Activation delay in bifurcating strands of surviving myocardial tissue in healed infarction - a comparison between model and experiment. Maglaveras, Nicos, Jacques M. T. De Bakker, Frans J. L. Van Capelle, Costas Pappas, Michiel J. Janse. Laboratory of Medical Informatics, The Medical School, Aristotelian University, Thessaloniki, Macedonia, Greece, Department of Clinical and Experimental Cardiology, University of Amsterdam, Academic Medical Center, Amsterdam and the Interuniversity Cardiology Institute, The Netherlands
APStracts 2:0233H, 1995.
Conduction delay in healed myocardial infarction, facilitating reentry, is frequently based on an increase of the route activation has to travel in a matrix of merging and diverging bundles that survive in the infarcted area. Additional delay occurs at sites where bundles bifurcate. The purpose of this study was to investigate conduction delay at sites where bundles bifurcate. A computer model was dveloped to simulate spread of activation in a 2-dimensional sheet of excitable elements.
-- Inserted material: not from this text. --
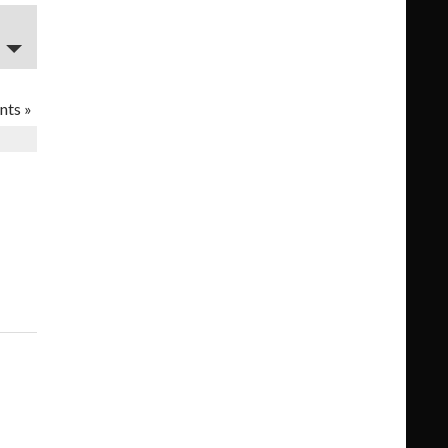
nts
»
A structure consisting of 2 isolated bundles merging into a single one was modelled. Extracellular electrograms calculated in the model were comparable to electrograms obtained in a superfused infarcted papillary muscle model. A zone of crowded isochrones or local conduction delay was found at the site where an isolated bundle bifurcated. The position of the isochrones in this area depended on the way activation times were determined. Lines of activation delay were mainly perpendicular to the fiber direction. In conclusion, the results have enabled us to better understand extracellular electrograms at pivoting points and shows that activation sequences at a microscopic level can best be constructed on the basis of Laplacian signals.

Received 28 June 1994; accepted in final form 4 May 1995.
APS Manuscript Number H565-4.
Article publication pending Am. J. Physiol. (Heart Circ. Physiology).
ISSN 1080-4757 Copyright 1995 The American Physiological Society.
Published in APStracts on  6 July 1995.